Rework clang_annotateTokens() to annotate tokens with information that more closely matches
clang_getCursor().  Tokens are now annotated with the cursor (for the matching AST element)
that most closely encompasses that token.

llvm-svn: 103064
diff --git a/clang/tools/libclang/CIndex.cpp b/clang/tools/libclang/CIndex.cpp
index 0c0dbba..ef802f5 100644
--- a/clang/tools/libclang/CIndex.cpp
+++ b/clang/tools/libclang/CIndex.cpp
@@ -152,6 +152,23 @@
   return RangeOverlap;
 }
 
+/// \brief Determine if a source location falls within, before, or after a
+///   a given source range.
+static RangeComparisonResult LocationCompare(SourceManager &SM,
+                                             SourceLocation L, SourceRange R) {
+  assert(R.isValid() && "First range is invalid?");
+  assert(L.isValid() && "Second range is invalid?");
+  if (L == R.getBegin())
+    return RangeOverlap;
+  if (L == R.getEnd())
+    return RangeAfter;
+  if (SM.isBeforeInTranslationUnit(L, R.getBegin()))
+    return RangeBefore;
+  if (SM.isBeforeInTranslationUnit(R.getEnd(), L))
+    return RangeAfter;
+  return RangeOverlap;
+}
+
 /// \brief Translate a Clang source range into a CIndex source range.
 ///
 /// Clang internally represents ranges where the end location points to the
@@ -2326,65 +2343,148 @@
 //===----------------------------------------------------------------------===//
 
 typedef llvm::DenseMap<unsigned, CXCursor> AnnotateTokensData;
-
+static enum CXChildVisitResult AnnotateTokensVisitor(CXCursor cursor,
+                                                     CXCursor parent,
+                                                     CXClientData client_data);
 namespace {
 class AnnotateTokensWorker {
   AnnotateTokensData &Annotated;
   CXToken *Tokens;
   CXCursor *Cursors;
   unsigned NumTokens;
+  unsigned TokIdx;
+  CursorVisitor AnnotateVis;
+  SourceManager &SrcMgr;
+
+  bool MoreTokens() const { return TokIdx < NumTokens; }
+  unsigned NextToken() const { return TokIdx; }
+  void AdvanceToken() { ++TokIdx; }
+  SourceLocation GetTokenLoc(unsigned tokI) {
+    return SourceLocation::getFromRawEncoding(Tokens[tokI].int_data[1]);
+  }
+
 public:
   AnnotateTokensWorker(AnnotateTokensData &annotated,
-                       CXToken *tokens, CXCursor *cursors, unsigned numTokens)

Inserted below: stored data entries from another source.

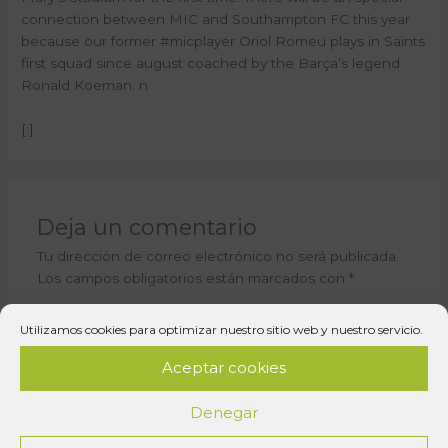
connection between MIC and Southampton FC this year
because our former #micplayer Oriol Romeu plays in Saints
first squad since august coached by the Barça’s legend
Ronald Koeman.
n
[:]
Deja un comentario
Tu dirección de correo electrónico no será publicada.
Los campos obligatorios están marcados con
*
Escribe
Utilizamos cookies para optimizar nuestro sitio web y nuestro servicio.
aquí...
Aceptar cookies
Denegar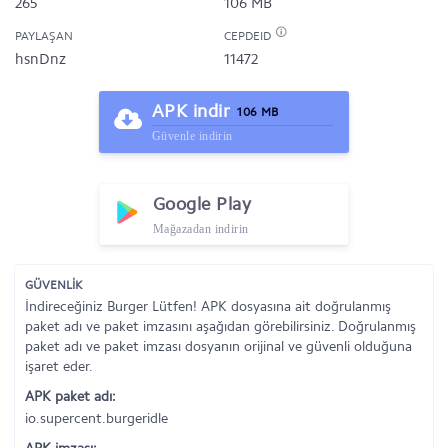
265
106 MB
PAYLAŞAN
CEPDEID
hsnDnz
11472
APK indir
106 MB
Güvenle indirin
Google Play
Mağazadan indirin
GÜVENLİK
İndireceğiniz Burger Lütfen! APK dosyasına ait doğrulanmış
paket adı ve paket imzasını aşağıdan görebilirsiniz. Doğrulanmış
paket adı ve paket imzası dosyanın orijinal ve güvenli olduğuna
işaret eder.
APK paket adı:
io.supercent.burgeridle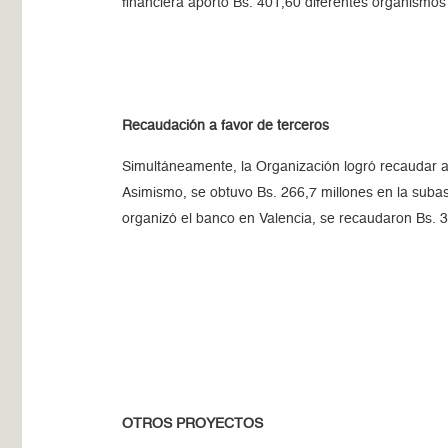
financiera aportó Bs. 401,60 diferentes organismos 
Recaudación a favor de terceros
Simultáneamente, la Organización logró recaudar a 
Asimismo, se obtuvo Bs. 266,7 millones en la suba
organizó el banco en Valencia, se recaudaron Bs. 
OTROS PROYECTOS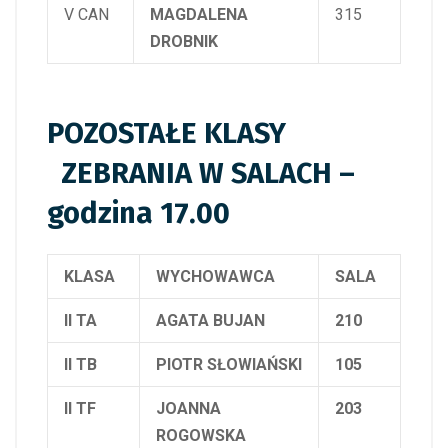
V CAN
MAGDALENA
315
DROBNIK
POZOSTAŁE KLASY
ZEBRANIA W SALACH –
godzina 17.00
KLASA
WYCHOWAWCA
SALA
II TA
AGATA BUJAN
210
II TB
PIOTR SŁOWIAŃSKI
105
II TF
JOANNA
203
ROGOWSKA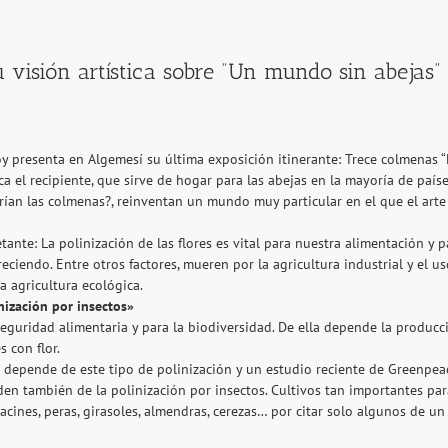
u visión artística sobre “Un mundo sin abejas”
presenta en Algemesí su última exposición itinerante: Trece colmenas “L
ica el recipiente, que sirve de hogar para las abejas en la mayoría de paí
rían las colmenas?, reinventan un mundo muy particular en el que el arte 
nte: La polinización de las flores es vital para nuestra alimentación y pa
ciendo. Entre otros factores, mueren por la agricultura industrial y el uso
a agricultura ecológica.
nización por insectos»
seguridad alimentaria y para la biodiversidad. De ella depende la producc
s con flor.
 depende de este tipo de polinización y un estudio reciente de Greenpea
también de la polinización por insectos. Cultivos tan importantes para
acines, peras, girasoles, almendras, cerezas… por citar solo algunos de un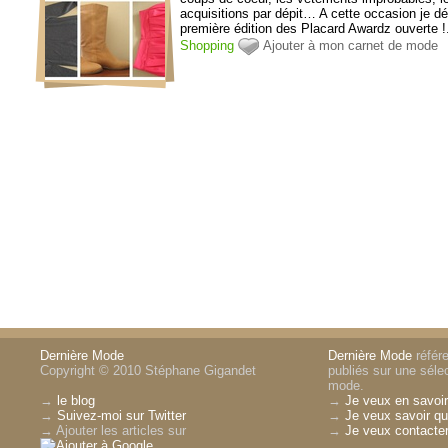
acquisitions par dépit… A cette occasion je dé
première édition des Placard Awardz ouverte !.
Shopping
Ajouter à mon carnet de mode
Dernière Mode
Dernière Mode
référe
Copyright © 2010 Stéphane Gigandet
publiés sur une sélec
mode.
→
le blog
→
Je veux en savoir
→
Suivez-moi sur Twitter
→
Je veux savoir qui
→ Ajouter les articles sur
→
Je veux contacter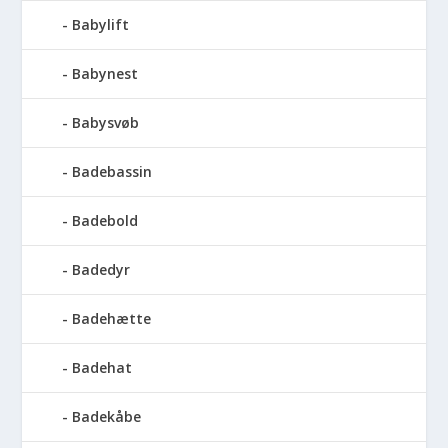
Babylift
Babynest
Babysvøb
Badebassin
Badebold
Badedyr
Badehætte
Badehat
Badekåbe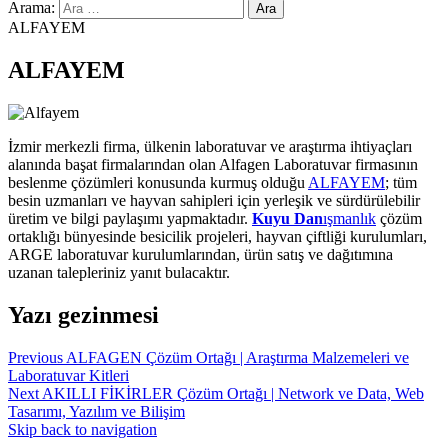
Arama:
ALFAYEM
ALFAYEM
İzmir merkezli firma, ülkenin laboratuvar ve araştırma ihtiyaçları
alanında başat firmalarından olan Alfagen Laboratuvar firmasının
beslenme çözümleri konusunda kurmuş olduğu
ALFAYEM
; tüm
besin uzmanları ve hayvan sahipleri için yerleşik ve sürdürülebilir
üretim ve bilgi paylaşımı yapmaktadır.
Kuyu
Dan
ışmanlık
çözüm
ortaklığı bünyesinde besicilik projeleri, hayvan çiftliği kurulumları,
ARGE laboratuvar kurulumlarından, ürün satış ve dağıtımına
uzanan talepleriniz yanıt bulacaktır.
Yazı gezinmesi
Previous
ALFAGEN
Çözüm Ortağı
|
Araştırma Malzemeleri ve
Laboratuvar Kitleri
Next
AKILLI FİKİRLER
Çözüm Ortağı
|
Network ve Data, Web
Tasarımı, Yazılım ve Bilişim
Skip back to navigation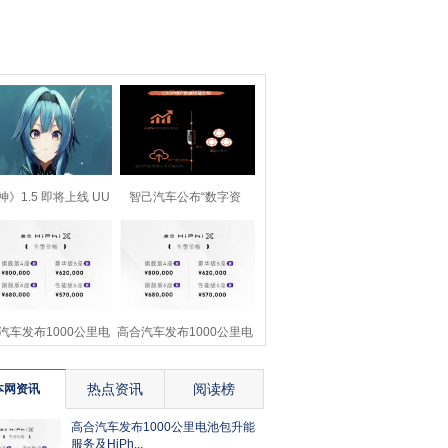
神》1.5 即将上线 UU
智己汽车公布“数字资
手游加速器“减压
产”两大开采方式用户
汽车发布1000公里电
高合汽车发布1000公里电
包升能服务及HiPh
池包升能服务及HiPh
热点资讯
阅读榜
本网资讯
高合汽车发布1000公里电池包升能
服务及HiPh...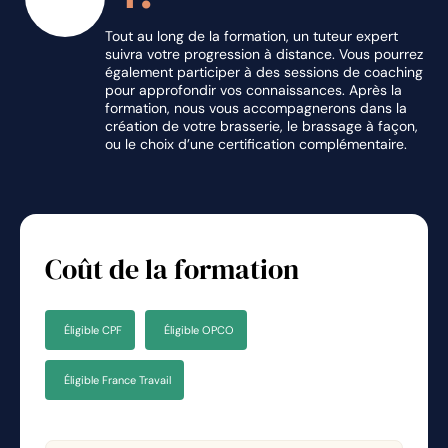
Tout au long de la formation, un tuteur expert
suivra votre progression à distance. Vous pourrez
Bloc froid
06
:
52
min
également participer à des sessions de coaching
pour approfondir vos connaissances. Après la
formation, nous vous accompagnerons dans la
Conditionnement bouteille
07
:
10
min
création de votre brasserie, le brassage à façon,
ou le choix d’une certification complémentaire.
chapitre 8 - Dimensionnement du
matériel
Estimer, anticiper la
Coût de la formation
production et le dévelopement
13
:
53
min
de la brasserie
Choisir le matériel en fonction
Éligible CPF
Éligible OPCO
des avantages et
29
:
57
min
inconvénients de chaque
Éligible France Travail
poste de travail
Définir son besoin immobilier
08
:
15
min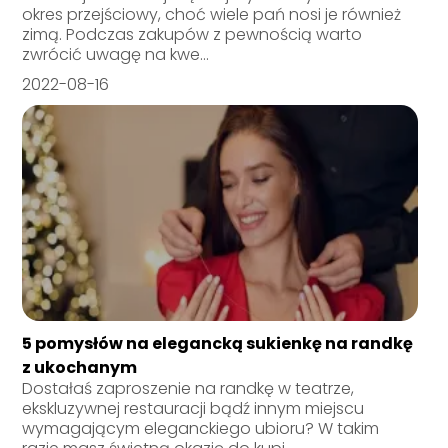
okres przejściowy, choć wiele pań nosi je również
zimą. Podczas zakupów z pewnością warto
zwrócić uwagę na kwe...
2022-08-16
5 pomysłów na elegancką sukienkę na randkę
z ukochanym
Dostałaś zaproszenie na randkę w teatrze,
ekskluzywnej restauracji bądź innym miejscu
wymagającym eleganckiego ubioru? W takim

+                       CXToken *tokens, CXCursor *cursors, unsigned numTokens,
+                       ASTUnit *CXXUnit, SourceRange RegionOfInterest)
     : Annotated(annotated), Tokens(tokens), Cursors(cursors),
-      NumTokens(numTokens) {}
+      NumTokens(numTokens), TokIdx(0),
+      AnnotateVis(CXXUnit, AnnotateTokensVisitor, this,
+                  Decl::MaxPCHLevel, RegionOfInterest),
+      SrcMgr(CXXUnit->getSourceManager()) {}
 
-  void CompleteAnnotations();
-
+  void VisitChildren(CXCursor C) { AnnotateVis.VisitChildren(C); }
   enum CXChildVisitResult Visit(CXCursor cursor, CXCursor parent);
+  void AnnotateTokens(CXCursor parent);
 };
 }
 
-void AnnotateTokensWorker::CompleteAnnotations() {
-  for (unsigned I = 0; I != NumTokens; ++I) {
-    // Determine whether we saw a cursor at this token's location.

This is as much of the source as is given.